Raise the Green Lantern


Green Lantern #29

A new storyline starts here — “Secret Origin” is meant to be the untold story of Hal Jordan’s life. We see him as a kid, idolizing his pilot father and watching him die in a plane crash. We see him as a teen daredevil, worried over by his mother, resented by his older brother, and looked up to by his little brother. We see him bailing on his family at age 18 to join the Air Force, where he crashes planes, fights with Marines (including future Green Lantern John Stewart) (and is that Radu Stancu, future proprietor of Radu’s Coffee Shop and Kyle Rayner’s landlord tending bar? I do believe it is!), and eventually slugs his commanding officer to get kicked out of the USAF. On top of that, we get a short look at Hal’s GL predecessor Abin Sur interrogating Qull and the demonic Empire of Tears about the dire prophecy of the Blackest Night.

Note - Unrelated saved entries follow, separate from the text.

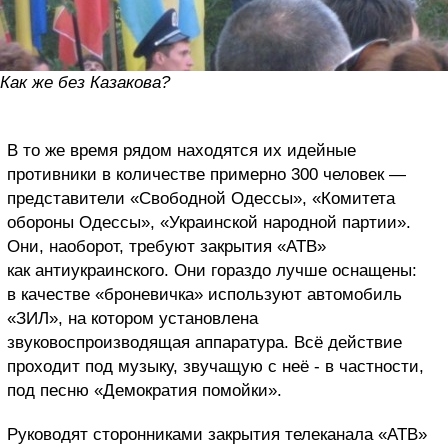
Как же без Казакова?
В то же время рядом находятся их идейные
противники в количестве примерно 300 человек —
представители «Свободной Одессы», «Комитета
обороны Одессы», «Украинской народной партии».
Они, наоборот, требуют закрытия «АТВ»
как антиукраинского. Они гораздо лучше оснащены:
в качестве «броневичка» используют автомобиль
«ЗИЛ», на котором установлена
звуковоспроизводящая аппаратура. Всё действие
проходит под музыку, звучащую с неё - в частности,
под песню «Демократия помойки».
Руководят сторонниками закрытия телеканала «АТВ»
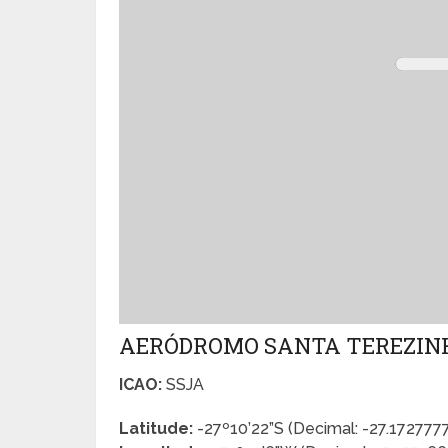
AERÓDROMO SANTA TEREZIN
ICAO:
SSJA
Latitude:
-27º10’22”S (Decimal: -27.172777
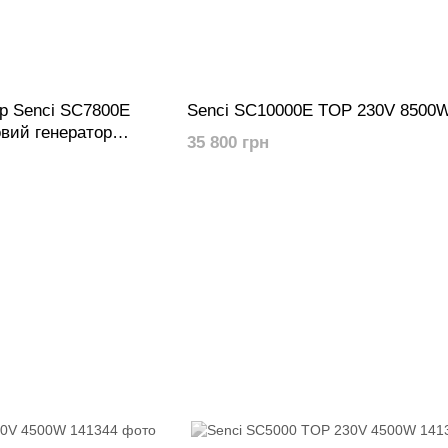
р Senci SC7800E
Senci SC10000E TOP 230V 8500
вий генератор
35 800 грн
 4500W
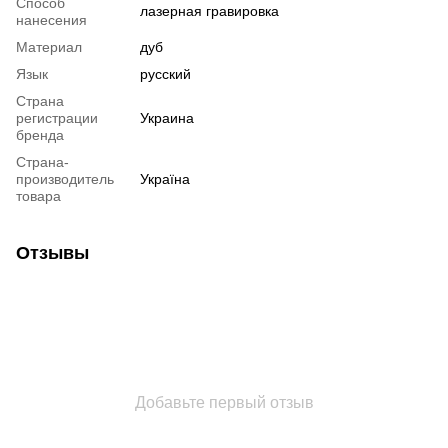
Способ
лазерная гравировка
нанесения
Материал
дуб
Язык
русский
Страна
регистрации
Украина
бренда
Страна-
производитель
Україна
товара
Отзывы
Добавьте первый отзыв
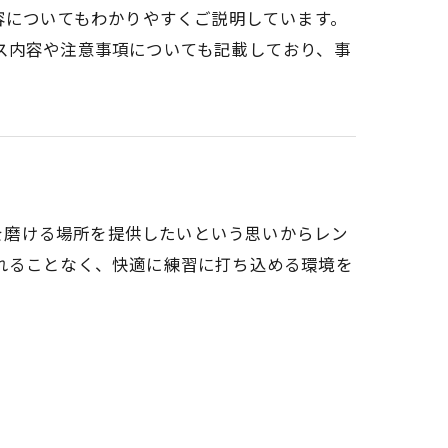
容についてもわかりやすくご説明しています。
ス内容や注意事項についても記載しており、事
術を磨ける場所を提供したいという思いからレン
れることなく、快適に練習に打ち込める環境を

Verdict: Thumbs up. We knew a lot of this already, but the added depth is great for fleshing out Hal’s backstory a bit more. However, I do think that Ragnell is correct that Geoff Johns should’ve done some more research about the Air Force — even I know that a pilot who takes a plane out on an unauthorized joyride and slugs his C.O. is going to be sitting in the stockade, not jaunting off to see his family.


Marvel Atlas #2

I reviewed the first issue of this way, way back in December. Similar to Marvel’s “Official Handbooks of the Marvel Universe,” this focuses on notable countries instead of just people. This issue focuses on Africa, North and South America, and Antarctica. We get a few real countries, like Canada, Egypt, and Peru, plus a number of fictional ones, like Wakanda, Genosha, the Savage Land, and Atlantis. There’s no real plot — a few pictures, a ton of text, a ton of national stats, flags, histories, etc.

Verdict: Thumbs up, but with some reservations. The entries for Canada and the United States, though longer than the other entries, are still mainly a list of names of superheroes and supervillains. Clearly, there’s more Marvel history in those two countries than just about any other. So why shoehorn those two into a book along with the rest of South America and Africa? If I were Marvel, I’da released three volumes for this series instead of just two — one for Europe and Asia, a second for Africa, South America, Australia, and Antarctica, and a third focusing solely on North America. Regionalist, maybe, but this is the sort of project that benefits from being complete, and you don’t get that when you shortchange your most common settings to make ’em fit into a two-issue series.

Nevertheless, this book is great fun. Some of the smaller nations are a bit forgettable, but all the info about Wakanda, Genosha, and the Savage Land make this a Must-Buy purchase.